(Exercise material begins)
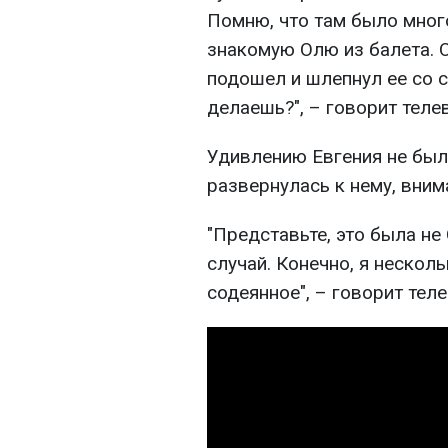
Помню, что там было много
знакомую Олю из балета. О
подошел и шлепнул ее со с
делаешь?", – говорит теле
Удивлению Евгения не был
развернулась к нему, вним
"Представьте, это была не
случай. Конечно, я нескол
содеянное", – говорит тел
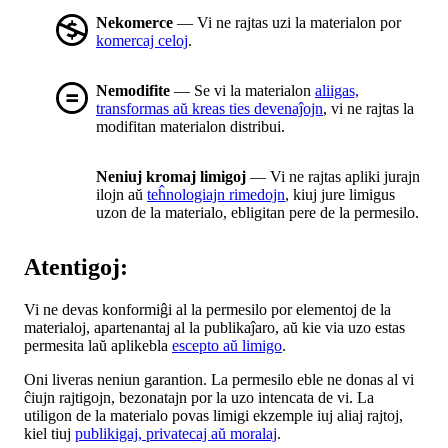
Nekomerce
— Vi ne rajtas uzi la materialon por
komercaj celoj
.
Nemodifite
— Se vi la materialon
aliigas,
transformas aŭ kreas ties devenaĵojn
, vi ne rajtas la
modifitan materialon distribui.
Neniuj kromaj limigoj
— Vi ne rajtas apliki jurajn
ilojn aŭ
teĥnologiajn rimedojn
, kiuj jure limigus
uzon de la materialo, ebligitan pere de la permesilo.
Atentigoj:
Vi ne devas konformiĝi al la permesilo por elementoj de la
materialoj, apartenantaj al la publikaĵaro, aŭ kie via uzo estas
permesita laŭ aplikebla
escepto aŭ limigo
.
Oni liveras neniun garantion. La permesilo eble ne donas al vi
ĉiujn rajtigojn, bezonatajn por la uzo intencata de vi. La
utiligon de la materialo povas limigi ekzemple iuj aliaj rajtoj,
kiel tiuj
publikigaj, privatecaj aŭ moralaj
.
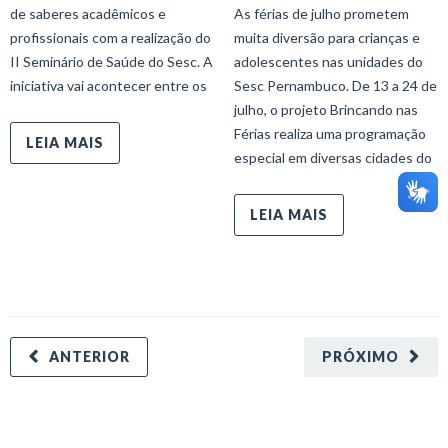
de saberes acadêmicos e
As férias de julho prometem
profissionais com a realização do
muita diversão para crianças e
II Seminário de Saúde do Sesc. A
adolescentes nas unidades do
iniciativa vai acontecer entre os
Sesc Pernambuco. De 13 a 24 de
julho, o projeto Brincando nas
Férias realiza uma programação
LEIA MAIS
especial em diversas cidades do
LEIA MAIS
ANTERIOR
PRÓXIMO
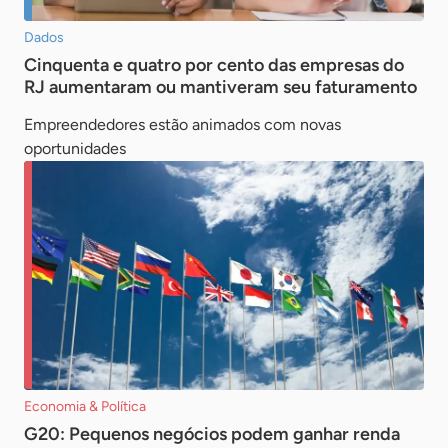
Dados
Cinquenta e quatro por cento das empresas do
RJ aumentaram ou mantiveram seu faturamento
Empreendedores estão animados com novas
oportunidades
Economia & Política
G20: Pequenos negócios podem ganhar renda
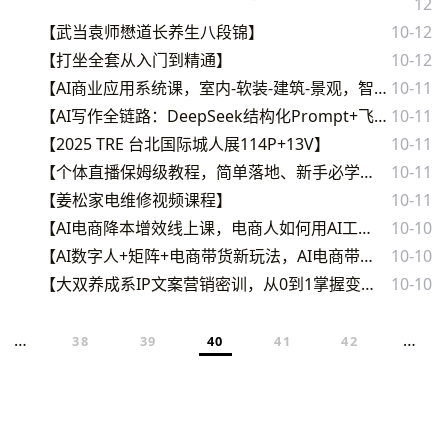
12
【武当袁师懋道长养生八段锦】
10-12
【打坐全套从入门到精通】
10-12
【AI商业应用系统课，室内-软装-建筑-景观，智能设计+效果图+动画画实战】
10-11
【AI写作全链路：DeepSeek结构化Prompt+飞书多维表打造爆款内容体系】
10-11
【2025 TRE 台北国际城人展114P+13V】
10-11
【个体直播保姆级教程，简单落地、新手必学、全盘实操、只讲干货】
10-11
【姜松家电维修视频课程】
10-11
【AI电商降本增效线上课，电商人如何用AI工具降本增效】
10-10
【AI数字人+矩阵+电商带货新玩法，AI电商带货教程】
10-10
【大双养成系IP文案营销密训，从0到1掌握变现文案系统】
10-10
…
…
38
39
40
41
42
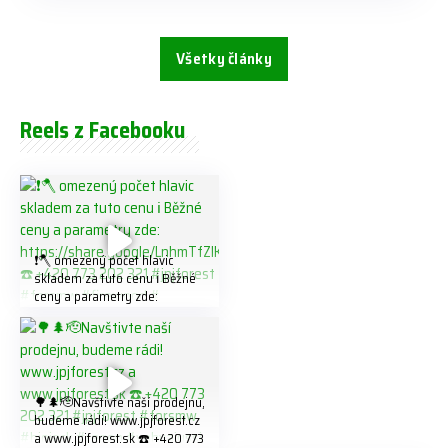
Všetky články
Reels z Facebooku
❗️🪓 omezený počet hlavic
skladem za tuto cenu ℹ️ Běžné
ceny a parametry zde:
https://share.google/LnhmTfZl
K8W5t7i6o ☎️ +420 773 202
321 #jpjforest #forsmw
#firewood #
🌳🌲🫡Navštivte naší prodejnu,
budeme rádi! www.jpjforest.cz
a www.jpjforest.sk ☎️ +420 773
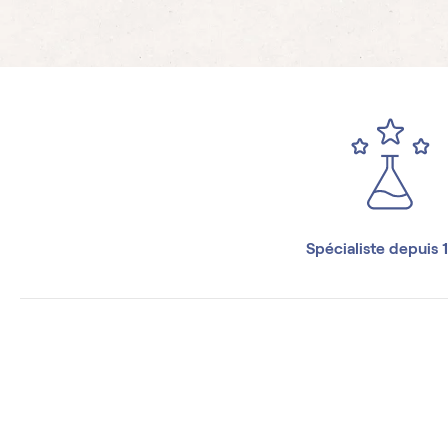
Spécialiste depuis 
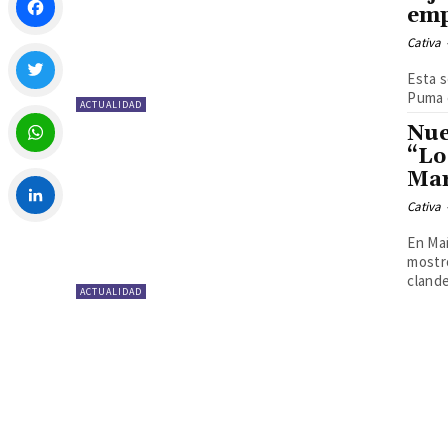
emp
Cativa
Facebook
Esta s
Puma e
ACTUALIDAD
Twitter
Nue
“Lo
Mar
WhatsApp
Cativa
LinkedIn
En Mañ
mostró
clande
ACTUALIDAD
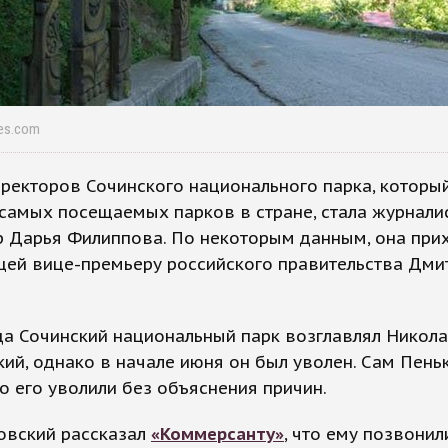
les.com
екторов Сочинского национального парка, которы
самых посещаемых парков в стране, стала журналис
р Дарья Филиппова. По некоторым данным, она при
цей вице-премьеру российского правительства Дми
да Сочинский национальный парк возглавлял Никол
ий, однако в начале июня он был уволен. Сам Пень
то его уволили без объяснения причин.
овский рассказал
«Коммерсанту»
, что ему позвонил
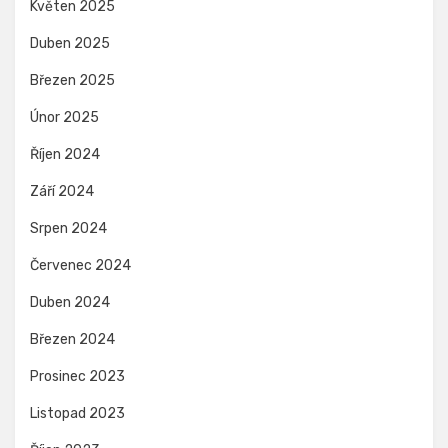
Květen 2025
Duben 2025
Březen 2025
Únor 2025
Říjen 2024
Září 2024
Srpen 2024
Červenec 2024
Duben 2024
Březen 2024
Prosinec 2023
Listopad 2023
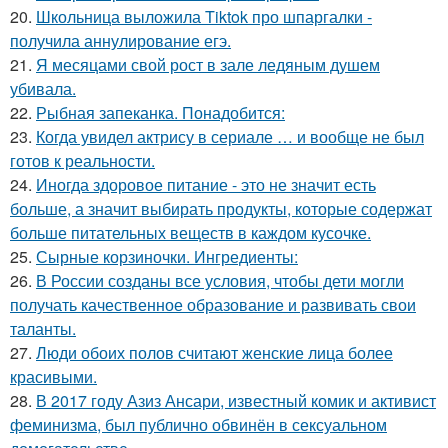
20.
Школьница выложила Tiktok про шпаргалки -
получила аннулирование егэ.
21.
Я месяцами свой рост в зале ледяным душем
убивала.
22.
Рыбная запеканка. Понадобится:
23.
Когда увидел актрису в сериале … и вообще не был
готов к реальности.
24.
Иногда здоровое питание - это не значит есть
больше, а значит выбирать продукты, которые содержат
больше питательных веществ в каждом кусочке.
25.
Сырные корзиночки. Ингредиенты:
26.
В России созданы все условия, чтобы дети могли
получать качественное образование и развивать свои
таланты.
27.
Люди обоих полов считают женские лица более
красивыми.
28.
В 2017 году Азиз Ансари, известный комик и активист
феминизма, был публично обвинён в сексуальном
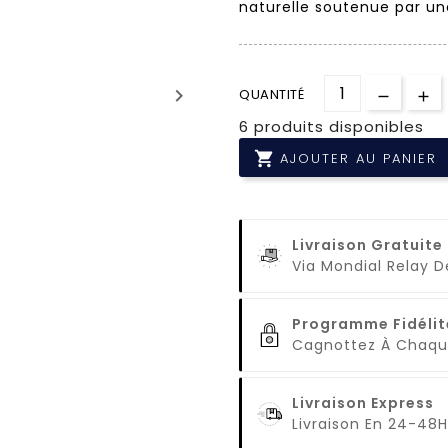
naturelle soutenue par un
keyboard_arrow_right
QUANTITÉ
6 produits disponibles

AJOUTER AU PANIER
Livraison Gratuite
Via Mondial Relay 
Programme Fidélit
Cagnottez À Cha
Livraison Express
Livraison En 24-48H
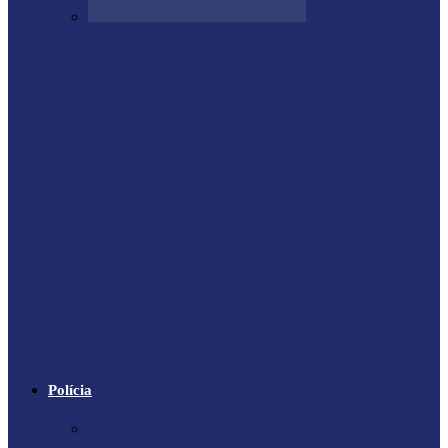
Forte terremoto atinge Venezuela e
derruba prédios na capital; entenda
escala…
Proprietário do helicóptero envolvido no
acidente no Rio de Janeiro recebeu…
X-59: NASA se prepara para voo
inaugural de jato supersônico silencioso
Falece Giorgio Armani, ícone da moda
mundial
Trágico descarrilamento do Elevador da
Glória em Lisboa
Polícia
Contrabandista é flagrado no Paraná com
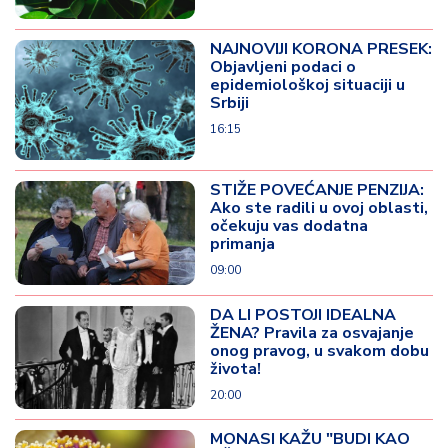
NAJNOVIJI KORONA PRESEK:
Objavljeni podaci o
epidemiološkoj situaciji u
Srbiji
16:15
STIŽE POVEĆANJE PENZIJA:
Ako ste radili u ovoj oblasti,
očekuju vas dodatna
primanja
09:00
DA LI POSTOJI IDEALNA
ŽENA? Pravila za osvajanje
onog pravog, u svakom dobu
života!
20:00
MONASI KAŽU "BUDI KAO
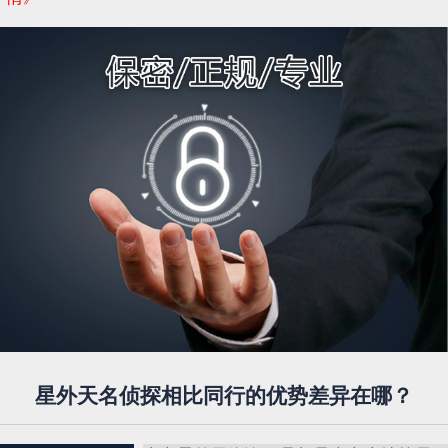
星外天名侦探相比同行的优势差异在哪？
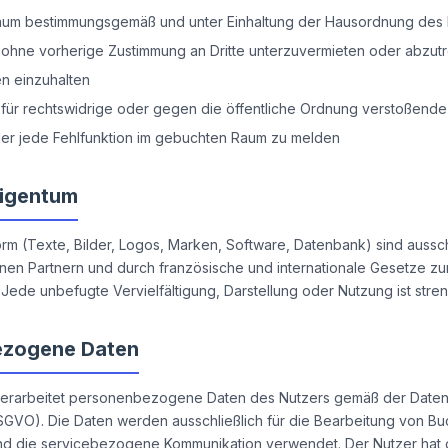
um bestimmungsgemäß und unter Einhaltung der Hausordnung des P
 ohne vorherige Zustimmung an Dritte unterzuvermieten oder abzut
n einzuhalten
ht für rechtswidrige oder gegen die öffentliche Ordnung verstoßen
er jede Fehlfunktion im gebuchten Raum zu melden
Eigentum
tform (Texte, Bilder, Logos, Marken, Software, Datenbank) sind aussc
nen Partnern und durch französische und internationale Gesetze zu
Jede unbefugte Vervielfältigung, Darstellung oder Nutzung ist stren
ezogene Daten
verarbeitet personenbezogene Daten des Nutzers gemäß der Daten
VO). Die Daten werden ausschließlich für die Bearbeitung von Bu
nd die servicebezogene Kommunikation verwendet. Der Nutzer hat 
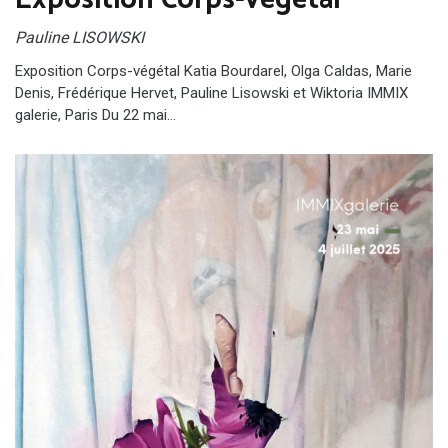
Exposition Corps-végétal
Pauline LISOWSKI
Exposition Corps-végétal Katia Bourdarel, Olga Caldas, Marie
Denis, Frédérique Hervet, Pauline Lisowski et Wiktoria IMMIX
galerie, Paris Du 22 mai…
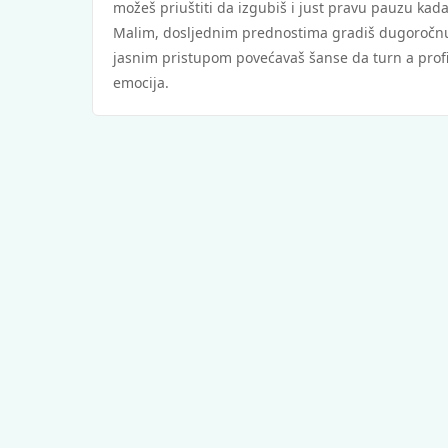
možeš priuštiti da izgubiš i just pravu pauzu kad
Malim, dosljednim prednostima gradiš dugoročnu pr
jasnim pristupom povećavaš šanse da turn a profi
emocija.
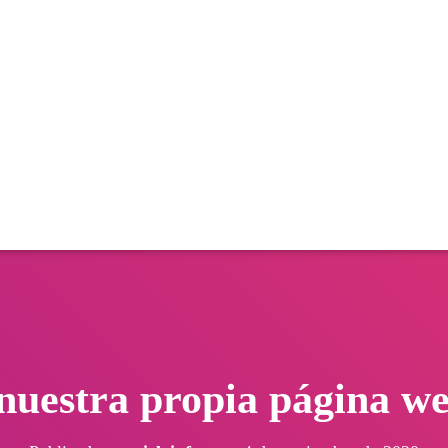
nuestra propia página we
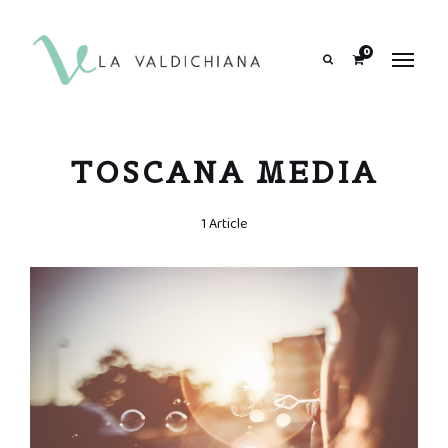
contenuto
0
Search
TOSCANA MEDIA
1 Article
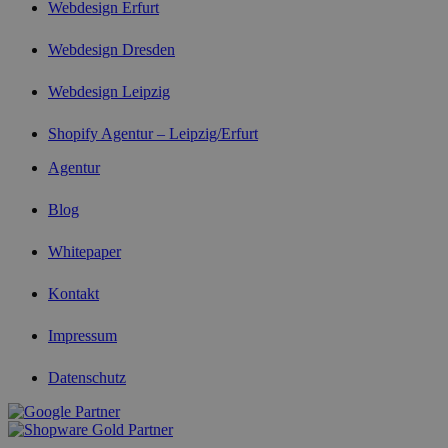
Webdesign Erfurt
Webdesign Dresden
Webdesign Leipzig
Shopify Agentur – Leipzig/Erfurt
Agentur
Blog
Whitepaper
Kontakt
Impressum
Datenschutz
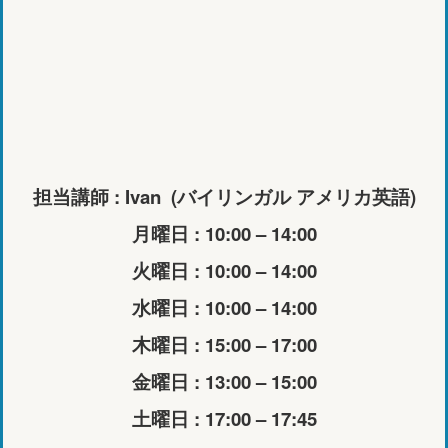
担当講師 : Ivan (バイリンガル アメリカ英語)
月曜日 : 10:00 – 14:00
火曜日 : 10:00 – 14:00
水曜日 : 10:00 – 14:00
木曜日 : 15:00 – 17:00
金曜日 : 13:00 – 15:00
土曜日 : 17:00 – 17:45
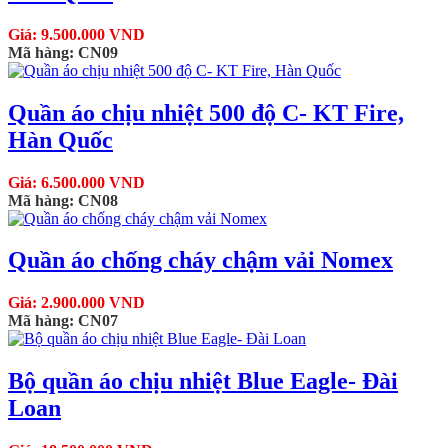
Giá: 9.500.000 VND
Mã hàng: CN09
Quần áo chịu nhiệt 500 độ C- KT Fire,
Hàn Quốc
Giá: 6.500.000 VND
Mã hàng: CN08
Quần áo chống cháy chậm vải Nomex
Giá: 2.900.000 VND
Mã hàng: CN07
Bộ quần áo chịu nhiệt Blue Eagle- Đài
Loan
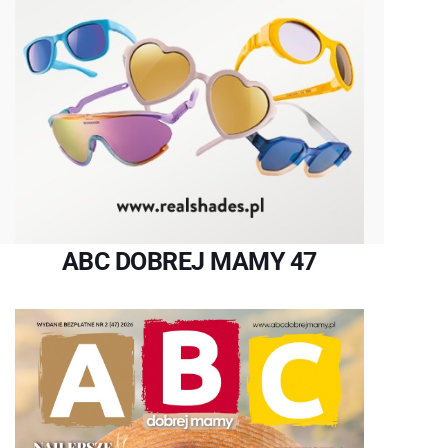
ABC DOBREJ MAMY 47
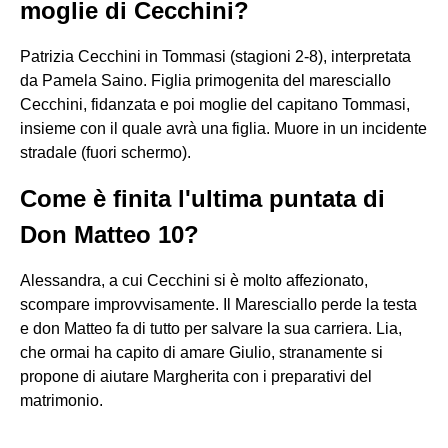
moglie di Cecchini?
Patrizia Cecchini in Tommasi (stagioni 2-8), interpretata
da Pamela Saino. Figlia primogenita del maresciallo
Cecchini, fidanzata e poi moglie del capitano Tommasi,
insieme con il quale avrà una figlia. Muore in un incidente
stradale (fuori schermo).
Come è finita l'ultima puntata di
Don Matteo 10?
Alessandra, a cui Cecchini si è molto affezionato,
scompare improvvisamente. Il Maresciallo perde la testa
e don Matteo fa di tutto per salvare la sua carriera. Lia,
che ormai ha capito di amare Giulio, stranamente si
propone di aiutare Margherita con i preparativi del
matrimonio.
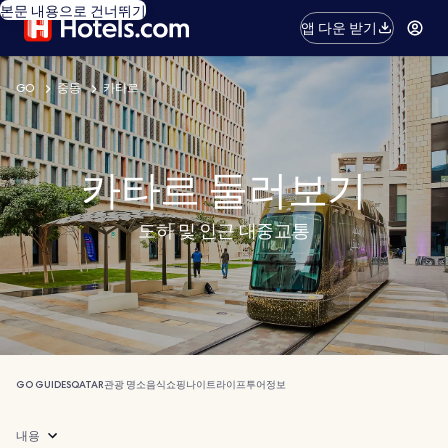
본문 내용으로 건너뛰기
앱 다운 받기
GO
중동
카타르
카타르 둘러보기
도하 및 인근 대중교통
GO GUIDES
QATAR
관광 명소
음식
쇼핑
나이트라이프
투어
정보
내용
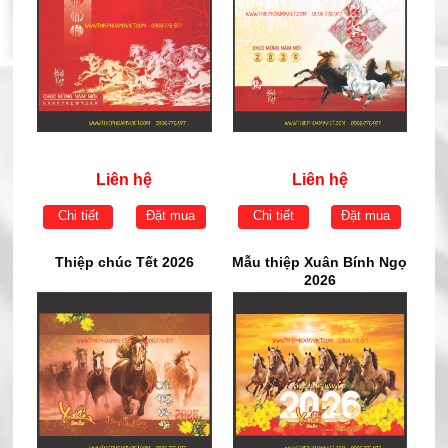
Liên hệ
Liên hệ
Chi tiết
Đặt mua
Chi tiết
Đặt mua
Thiệp chúc Tết 2026
Mẫu thiệp Xuân Bính Ngọ
2026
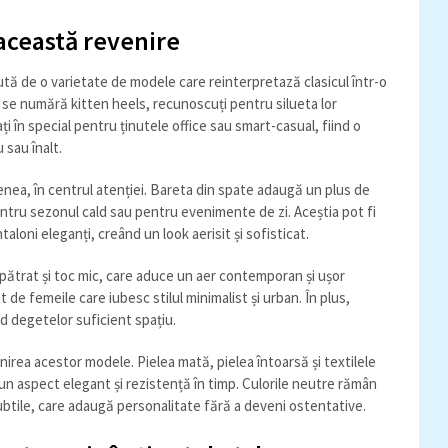
această revenire
tă de o varietate de modele care reinterpretază clasicul într-o
se numără kitten heels, recunoscuți pentru silueta lor
ați în special pentru ținutele office sau smart-casual, fiind o
 sau înalt.
enea, în centrul atenției. Bareta din spate adaugă un plus de
pentru sezonul cald sau pentru evenimente de zi. Aceștia pot fi
taloni eleganți, creând un look aerisit și sofisticat.
 pătrat și toc mic, care aduce un aer contemporan și ușor
de femeile care iubesc stilul minimalist și urban. În plus,
d degetelor suficient spațiu.
finirea acestor modele. Pielea mată, pielea întoarsă și textilele
un aspect elegant și rezistență în timp. Culorile neutre rămân
ubtile, care adaugă personalitate fără a deveni ostentative.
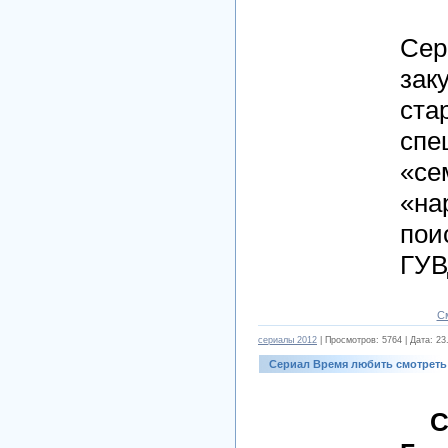
Сер
зак
ста
спе
«се
«на
пои
ГУВ
С
cериалы 2012
| Просмотров: 5764 | Дата:
23
Сериал Время любить смотреть
С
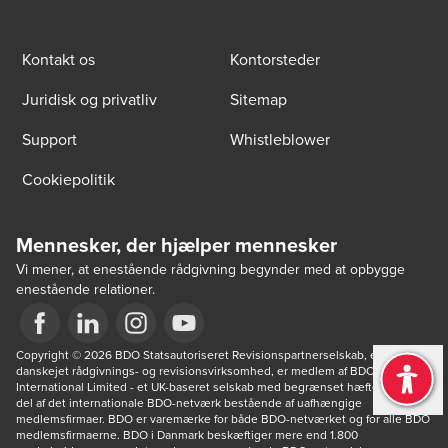
Kontakt os
Kontorsteder
Juridisk og privatliv
Sitemap
Support
Whistleblower
Cookiepolitik
Mennesker, der hjælper mennesker
Vi mener, at enestående rådgivning begynder med at opbygge
enestående relationer.
Opens in a new window/tab
Copyright © 2026 BDO Statsautoriseret Revisionspartnerselskab, en 
Opens in a new window/tab
Opens in a new window/tab
Opens in a new window/tab
danskejet rådgivnings- og revisionsvirksomhed, er medlem af BDO 
International Limited - et UK-baseret selskab med begrænset hæftelse - og 
del af det internationale BDO-netværk bestående af uafhængige 
medlemsfirmaer. BDO er varemærke for både BDO-netværket og for alle BDO 
medlemsfirmaerne. BDO i Danmark beskæftiger mere end 1.800 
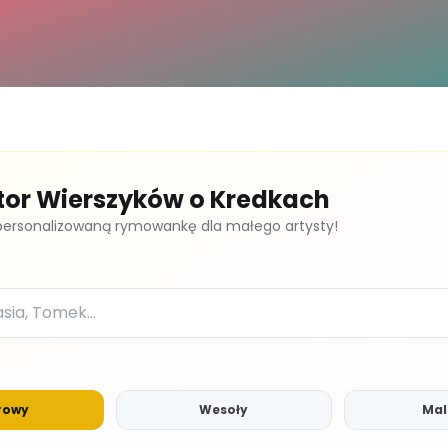
tor Wierszyków o Kredkach
personalizowaną rymowankę dla małego artysty!
rowy
Wesoły
Mal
(Exercise material ends)
**What you will do:**
Looking at the entries above, work out how many lines include the word "Leipzig" and reply with that number alone.

**Solution to this task:**
2